Lower urinary tract pathology such as overactive bladder syndrome was recently linked to low urinary levels of the neurotrophin Nerve Growth Factor (NGF) in the urine of aging female patients (1). NGF provides important homeostatic functions and promotes tissue health. The decrease in urinary NGF was linked to high activity of the proteolytic enzyme Matrix Metalloproteinase-9 (MMP-9) (1). We previously found that THX-B, an antagonist of the proinflammatory receptor p75NTR, increased NGF levels by decreasing MMP-9 activity in urothelial cell culture. Here, aging mice were treated with THX-B to evaluate in vivo the functional benefit of p75NTR antagonism on the aging bladder. We aimed to assess bladder behaviour and voiding parameters as well as measure the contractile response of the bladder. We hypothesized that treating bladders of aging mice with THX-B would improve bladder behaviour and function.

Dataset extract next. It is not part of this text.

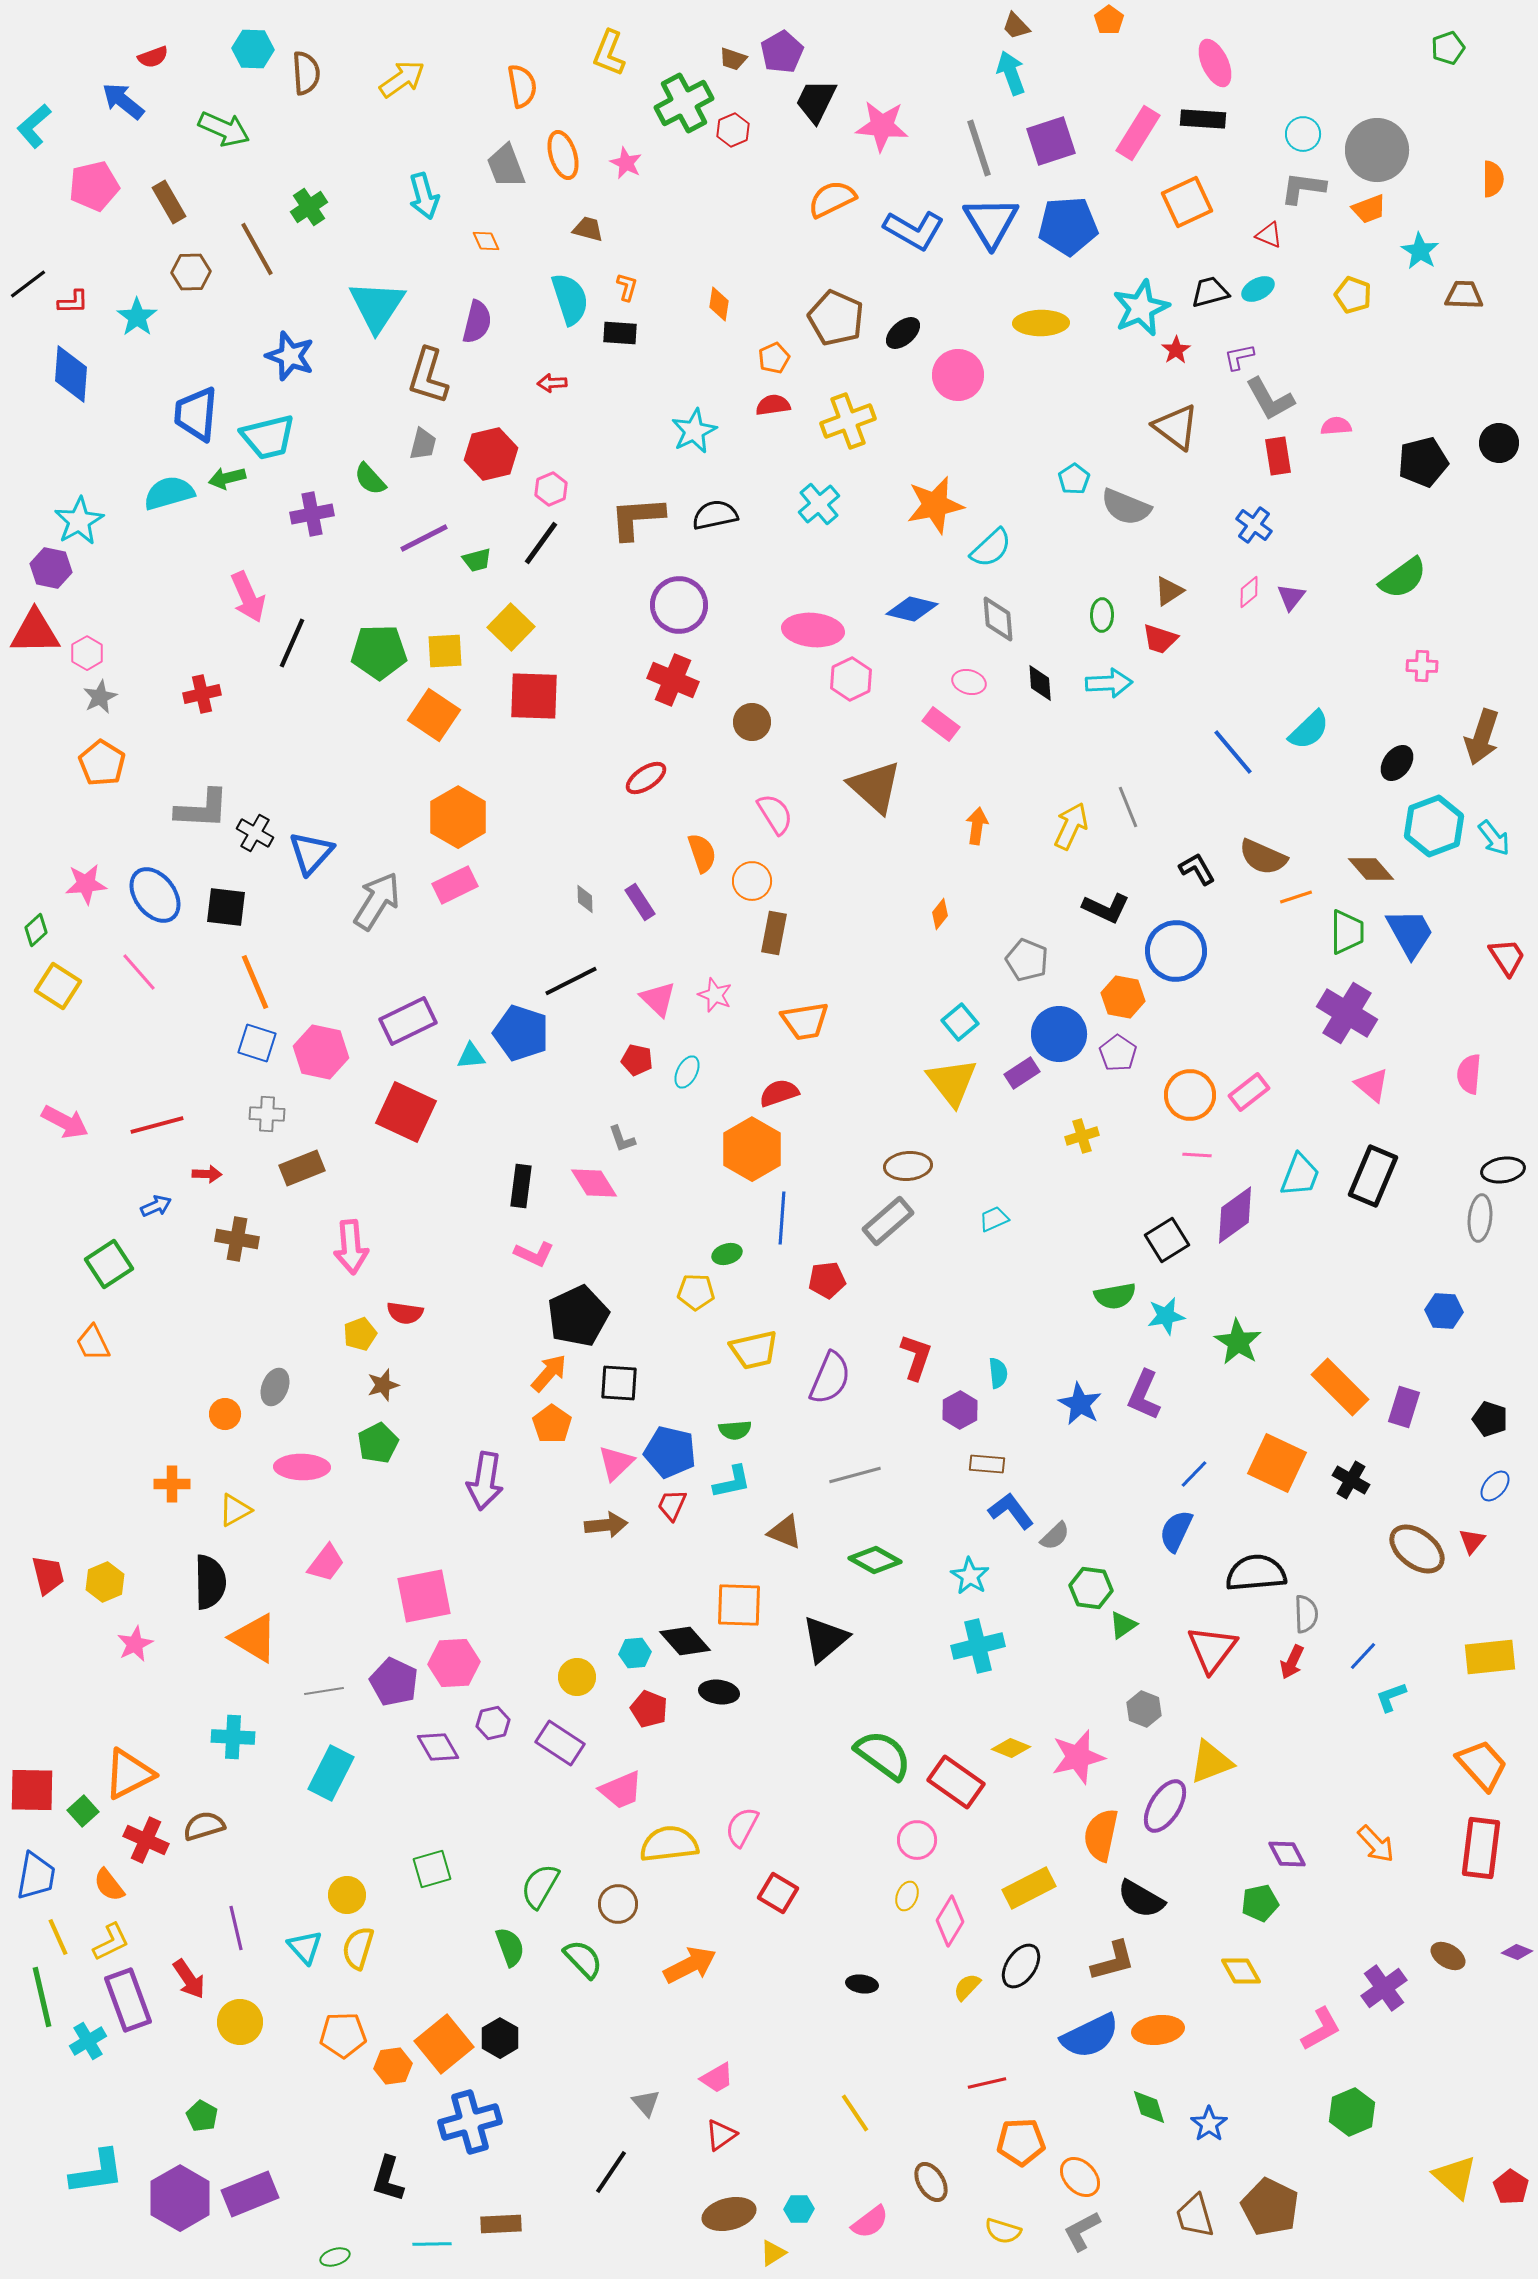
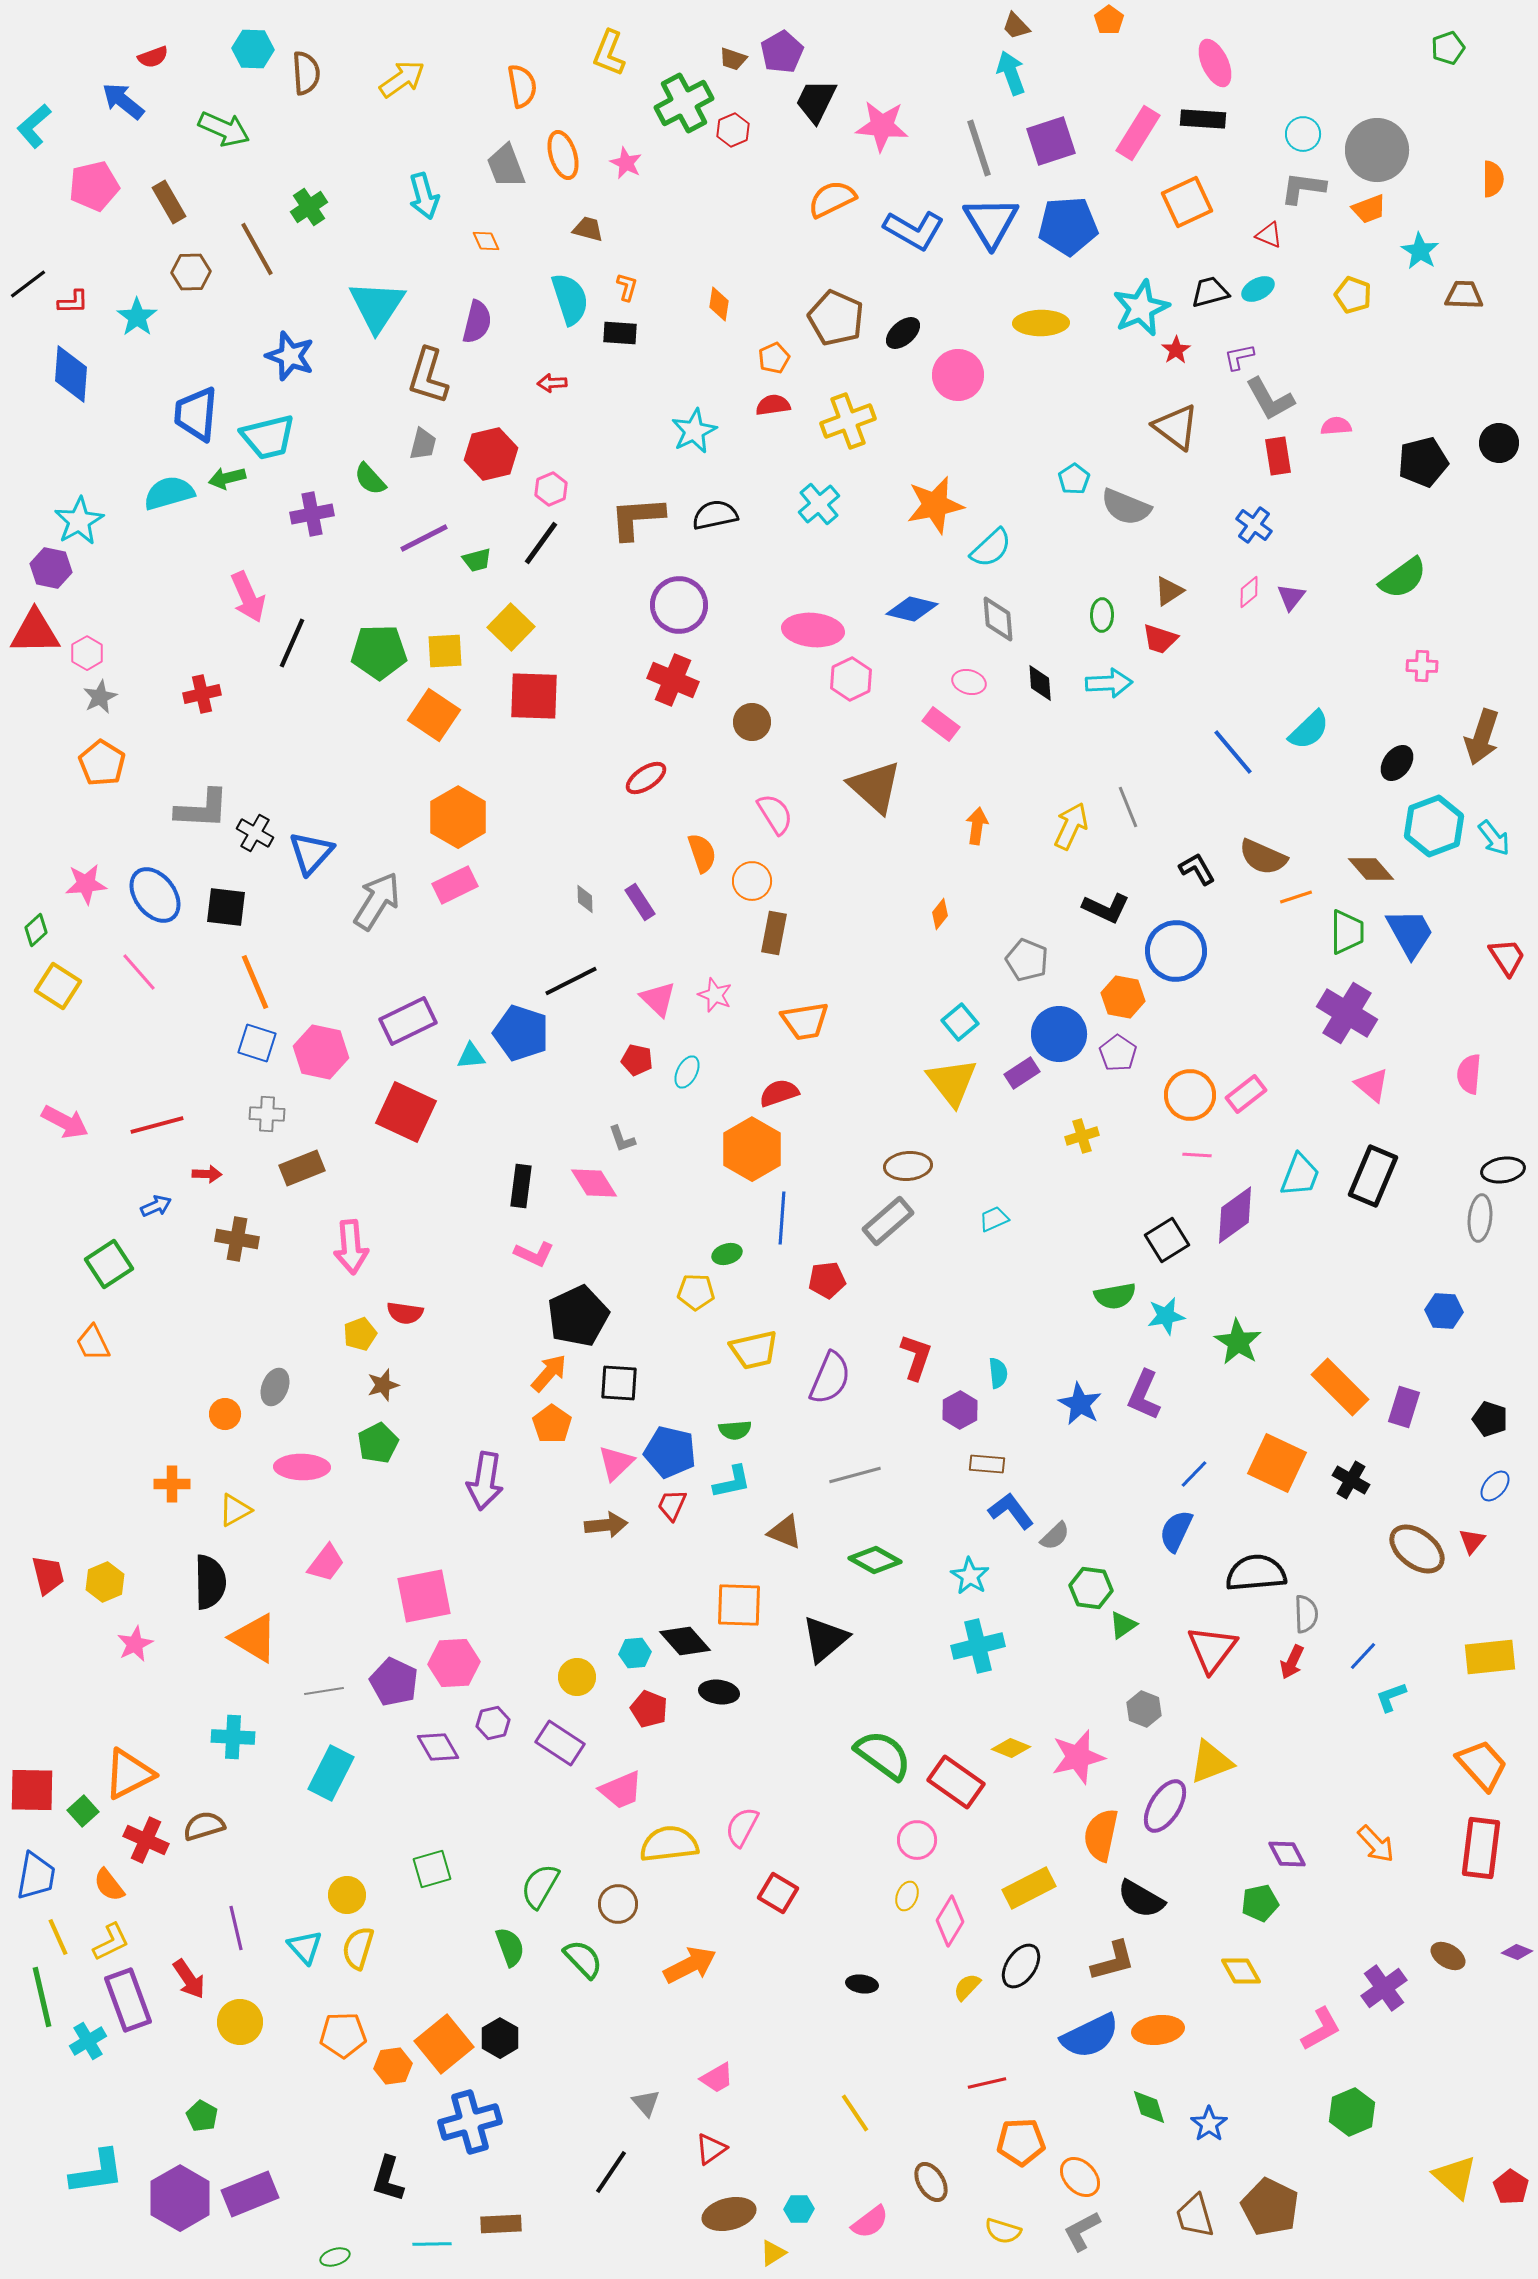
pink rectangle at (1249, 1092): moved 3 px left, 2 px down
red triangle at (721, 2135): moved 10 px left, 14 px down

Male C57BL/6J mice of 6-, 12- and 18-months were injected intraperitoneal with either PBS (control) or THX-B (50 µg) once weekly for four weeks. Mice were separated based on age and expression of urinary p75NTR extracellular domain. Voiding behaviours and patterns, notably, total urine volume, volume of urine, and frequency of urination were assessed using voiding spot assay biweekly. Once the mice were sacrificed after the 4 weeks of treatment, bladders were collected for organ bath, which evaluated bladder contractility using electrical field stimulation (EFS), KCl and carbachol.

Compared to controls, voiding behaviour and bladder contractility was improved only in the 12-month-old mice treated with THX-B. Specifically, total urine volume and volume per micturition were reduced following four weeks of treatment whereas voiding frequency was reduced following two and four weeks of treatment. Bladder contractility in response to EFS, KCl and carbachol was reduced in the same mice following four weeks of treatment.

Given that only the 12-month-old treated mice responded to treatment with THX-B, our results suggest that there is temporal heterogeneity in voiding pathology related to p75NTR expression or function that alters response to therapy. Nonetheless, p75NTR antagonism with THX-B shows important benefits in age related bladder function since urine volume, volume per micturition and voiding frequency were reduced. THX-B reduced contractility of bladders from 12-month-old treated mice, suggesting a positive impact of p75NTR antagonism possibly linked to changes in voiding behaviour.

Our study is the first to identify the role of p75NTR antagonism on bladder behaviour in aging mice with voiding dysfunction. Our results illustrate an age-specific effect of THX-B. Improvements in bladder behaviour and activity were observed only in 12-month-old treated mice. These results are in accordance with our previous studies and suggest that THX-B could be a new pharmacological tool for improving bladder dysfunction. Future studies aimed at understanding the expression of p75NTR in relation to the aging bladder will help understand the mechanism of p75NTR antagonism in the aging bladder.

Mossa AH, Cammisotto PG, Shamout S, Campeau L. Imbalance of nerve growth factor metabolism in aging women with overactive bladder syndrome. World J Urol. 202Jun;39(6):2055-206doi: 10.1007/s00345-020-03422-Epub 202Sep PMID: 32870355.